I am back at work almost full time this year. I'm meant to be working 4 days a week, but so far it has been five every week. Not that I am complaining. I am very grateful to have a 12 month contract at a beautiful school. Such an improvement on last year. But this increased work load means greater organisation at home. The plan was to have a meal planner so that on any one night when I am busy with work commitments, any other member of the family can look to see what they need to cook for that night. Good in theory right? The problem is that my meal planner has become more like a menu, with the child perusing the list to see what exciting things they might be having this week and then waiting for me to cook it for them, no matter how late home from work I am. That wasn't the idea. But at least I know what I will be cooking when I get home I guess.

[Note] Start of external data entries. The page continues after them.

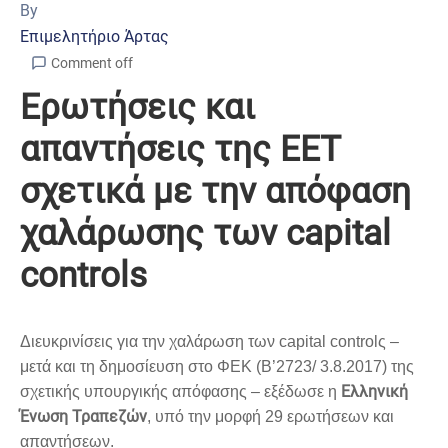
By
Επιμελητήριο Άρτας
Comment off
Ερωτήσεις και
απαντήσεις της ΕΕΤ
σχετικά με την απόφαση
χαλάρωσης των capital
controls
Διευκρινίσεις για την χαλάρωση των capital controlς –
μετά και τη δημοσίευση στο ΦΕΚ (Β’2723/ 3.8.2017) της
Ελληνική
σχετικής υπουργικής απόφασης – εξέδωσε η
Ένωση Τραπεζών
, υπό την μορφή 29 ερωτήσεων και
απαντήσεων.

And that's about as far as my organisation at home goes. My ironing pile seems to grow of it's own accord. Like the magic porridge pot. It just bubbles over and seeps it's way through my lounge room. The result- morning chaos. Nobody has any socks or underwear in their drawers. They're all in the laundry baskets. It has become somewhat of a morning ritual to have a formation resembling a rugby scrum over the washing baskets searching for socks, with only two minutes to spare before the bus comes. Articles of clothing end up everywhere in the frenzy, undies thrown across the room, socks dangling front the chandelier. I don't really have a chandelier. But come to think of it, one would look good in the family room...
So, organisation and weight loss. Two of the things on my HAVE to do list. Not my two strong points. This is going to be a challenge.